Tenho nove camadas de revisão. Nove camadas simples que tornam o trabalho mais palatável. Antes eu fazia uma longa e completa revisão que dava nos nervos de tão enfadonha. Agora, dividi-a em nove pedaços mais fáceis de gerir. Em geral só mostro meu trabalho em curso para poucas pessoas e mesmo assim só na fase de planejamento. Assim, eu posso ter alguns críticos que eu respeite e que poderão dar pitacos à estrutura do livro, mas não gosto de pitacos no texto em si, ou seja, depois que começo a escrevê-lo. Isso já é caso para o leitor me dizer se gostou ou não…
Como é sua relação com a tecnologia? Você escreve seus primeiros rascunhos à mão ou no computador?
Lido bem com todas as tecnologias de escrita. Do bloquinho ao guardanapo de botequim, do Ipad ao notebook, do smartphone ao computador de lan house. Tudo é tecnologia, tudo é possibilidade. Elas não me limitam, mas me oferecem mais chances de desenvolver o meu trabalho. Já escrevi uma peça inteira à mão, por exemplo. Também já escrevi contos em máquina de escrever, daquelas antigas. Já comecei a escrever romance em um Ipad e depois o passei para um notebook graças ao Dropbox, para depois complementá-lo com anotações que fiz em um bloco de papel numa viagem que tive que fazer. Repito: tudo é tecnologia, e eu gosto de lançar mão disso tudo. Afinal, estamos no século XXI, gente…
De onde vêm suas ideias? Há um conjunto de hábitos que você cultiva para se manter criativo?
Não há hábitos, mas há um hábito. O da observação. Eu olho gentes. É dali que tudo sai. Não só dali, mas também de livros que eu leio, de papos que eu bato, de causos que me contam. Tudo é matéria de ficção, inclusive ela própria. Às vezes gosto de voltar a textos de autores de quem gosto muito (Drummond, Shakespeare, Guimarães Rosa, García-Márquez, Ferreira Gullar, Cortázar) para me alimentar de metáforas potentes – não as copio, mas elas ficam marcadas na retina e me servem de filtro para mostrar o mundo do novo livro aos meus leitores.
O que você acha que mudou no seu processo de escrita ao longo dos anos? O que você diria a si mesmo se pudesse voltar à escrita de seus primeiros textos?

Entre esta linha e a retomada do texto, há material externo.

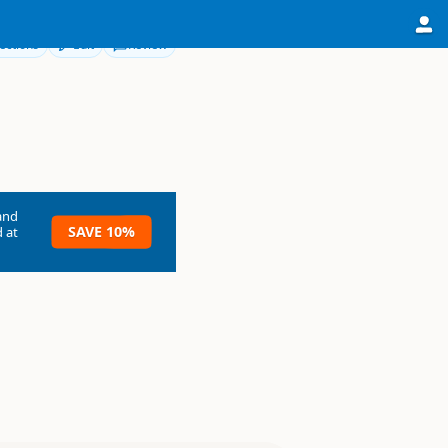
ections
Edit
Review
and
SAVE 10%
 at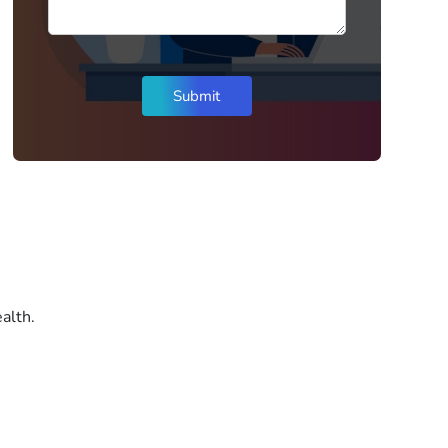
alth.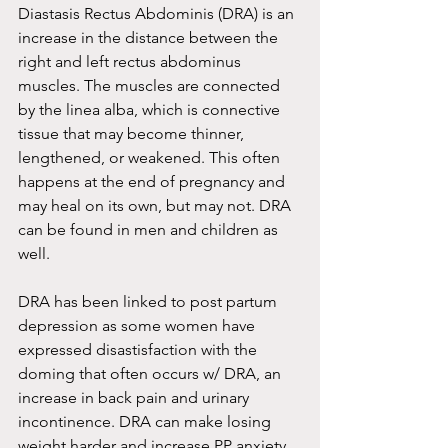
Diastasis Rectus Abdominis (DRA) is an 
increase in the distance between the 
right and left rectus abdominus 
muscles. The muscles are connected 
by the linea alba, which is connective 
tissue that may become thinner, 
lengthened, or weakened. This often 
happens at the end of pregnancy and 
may heal on its own, but may not. DRA 
can be found in men and children as 
well. 
DRA has been linked to post partum 
depression as some women have 
expressed disastisfaction with the 
doming that often occurs w/ DRA, an 
increase in back pain and urinary 
incontinence. DRA can make losing 
weight harder and increase PP anxiety 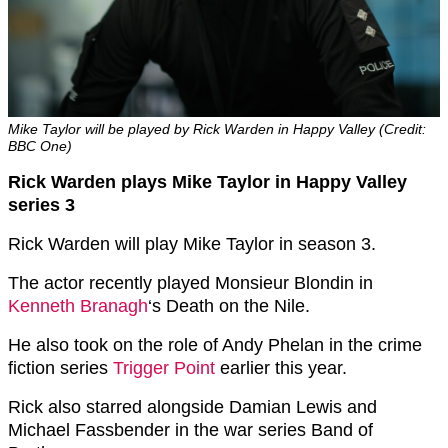
Mike Taylor will be played by Rick Warden in Happy Valley (Credit:
BBC One)
Rick Warden plays Mike Taylor in Happy Valley
series 3
Rick Warden will play Mike Taylor in season 3.
The actor recently played Monsieur Blondin in
Kenneth Branagh
‘s Death on the Nile.
He also took on the role of Andy Phelan in the crime
fiction series
Trigger Point
earlier this year.
Rick also starred alongside Damian Lewis and
Michael Fassbender in the war series Band of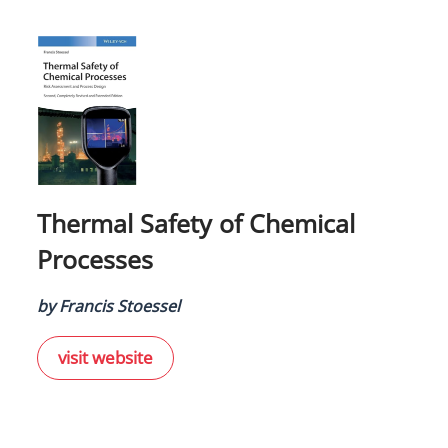
Thermal Safety of Chemical
Processes
by Francis Stoessel
visit website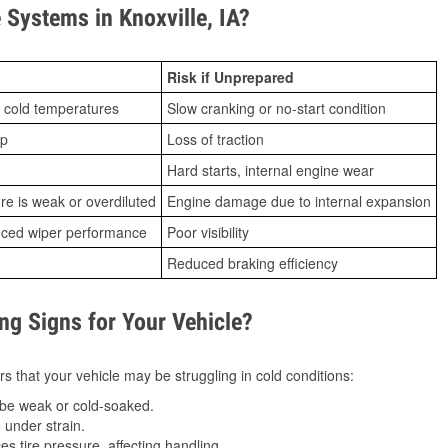
Systems in Knoxville, IA?
Risk if Unprepared
 cold temperatures
Slow cranking or no-start condition
ip
Loss of traction
Hard starts, internal engine wear
ure is weak or overdiluted
Engine damage due to internal expansion
duced wiper performance
Poor visibility
Reduced braking efficiency
g Signs for Your Vehicle?
s that your vehicle may be struggling in cold conditions:
be weak or cold-soaked.
under strain.
 tire pressure, affecting handling.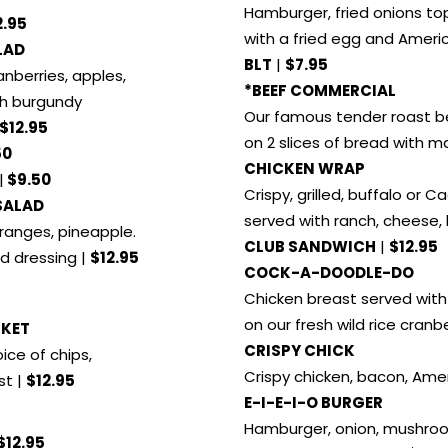
Hamburger, fried onions t
2.95
with a fried egg and Ameri
LAD
BLT
|
$7.95
anberries, apples,
*BEEF COMMERCIAL
th burgundy
Our famous tender roast b
$12.95
on 2 slices of bread with 
50
CHICKEN WRAP
|
$9.50
Crispy, grilled, buffalo or C
SALAD
served with ranch, cheese,
ranges, pineapple.
CLUB SANDWICH
|
$12.95
d dressing |
$12.95
COCK-A-DOODLE-DO
Chicken breast served wit
on our fresh wild rice cranb
SKET
CRISPY CHICK
ice of chips,
Crispy chicken, bacon, Ame
st |
$12.95
E-I-E-I-O BURGER
Hamburger, onion, mushro
$12.95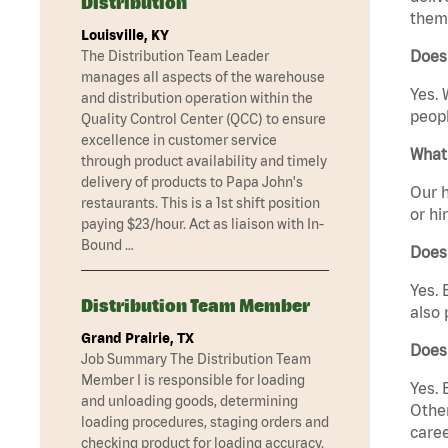
Distribution
them 
Louisville, KY
Does
The Distribution Team Leader
manages all aspects of the warehouse
Yes. 
and distribution operation within the
peopl
Quality Control Center (QCC) to ensure
excellence in customer service
What 
through product availability and timely
delivery of products to Papa John's
Our h
restaurants. This is a 1st shift position
or hi
paying $23/hour. Act as liaison with In-
Bound …
Does
Yes. 
Distribution Team Member
also 
Grand Prairie, TX
Does
Job Summary The Distribution Team
Member I is responsible for loading
Yes. 
and unloading goods, determining
Other
loading procedures, staging orders and
caree
checking product for loading accuracy.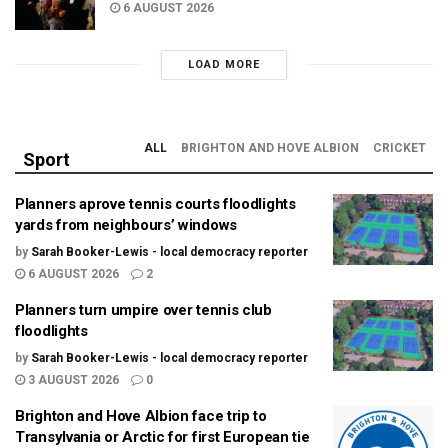
6 AUGUST 2026
LOAD MORE
ALL
BRIGHTON AND HOVE ALBION
CRICKET
Sport
Planners aprove tennis courts floodlights
yards from neighbours’ windows
by
Sarah Booker-Lewis - local democracy reporter
6 AUGUST 2026
2
Planners turn umpire over tennis club
floodlights
by
Sarah Booker-Lewis - local democracy reporter
3 AUGUST 2026
0
Brighton and Hove Albion face trip to
Transylvania or Arctic for first European tie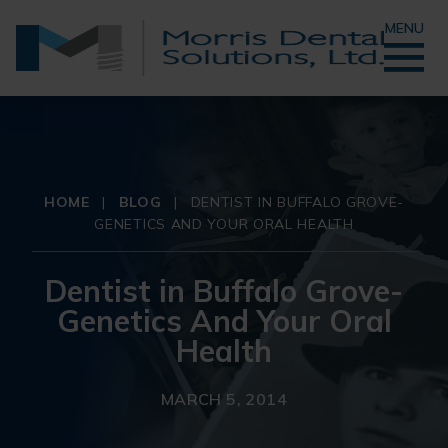
MENU
HOME
|
BLOG
|
DENTIST IN BUFFALO GROVE-
GENETICS AND YOUR ORAL HEALTH
Dentist in Buffalo Grove-
Genetics And Your Oral
Health
MARCH 5, 2014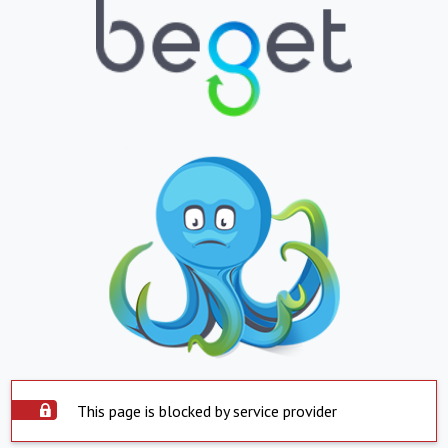
This page is blocked by service provider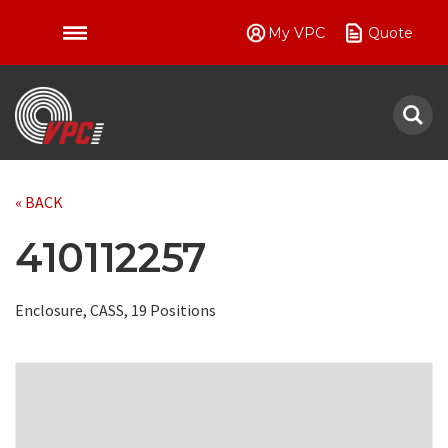
My VPC
Quote
VPC
« BACK
410112257
Enclosure, CASS, 19 Positions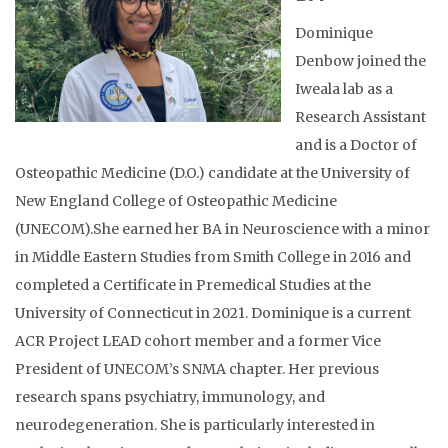
Dominique
Denbow joined the
Iweala lab as a
Research Assistant
and is a Doctor of
Osteopathic Medicine (D.O.) candidate at the University of
New England College of Osteopathic Medicine
(UNECOM).She earned her BA in Neuroscience with a minor
in Middle Eastern Studies from Smith College in 2016 and
completed a Certificate in Premedical Studies at the
University of Connecticut in 2021. Dominique is a current
ACR Project LEAD cohort member and a former Vice
President of UNECOM’s SNMA chapter. Her previous
research spans psychiatry, immunology, and
neurodegeneration. She is particularly interested in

Pare com essa frescura de travamentos ou de autocrítica exacerbada. Quem deve julgar seus livros é o leitor, não você. Eu travava, escrever doía. Hoje não. Hoje escrever é um processo de trabalho gostoso e prazeroso graças à constatação que já grafei aí em cima: quem vai julgar minha escrita não sou eu, mas meu leitor. Portanto, escrevo sem preocupações que não aquelas que devo ter: estrutura, personagens, enredo etc.
Que projeto você gostaria de fazer, mas ainda não começou? Que livro você gostaria de ler e ele ainda não existe?
Tenho vários projetos em uma fila pro futuro, mas gostaria de escrever algo como o Fundação, do Asimov – a instauração de um mundo completo, novo, diversos e distante. Feito um Tolkien da sci-fi. A diferença é que Tolkien e Asimov tinham um tempo e uma paciência que eu jamais terei… O livro que eu gostaria de ler e que não existe é o livro que contaria como o mundo foi criado, quem o criou, quem é Deus, se ele existe, o que acontece depois da morte, para onde vamos e… como se faz algodão doce.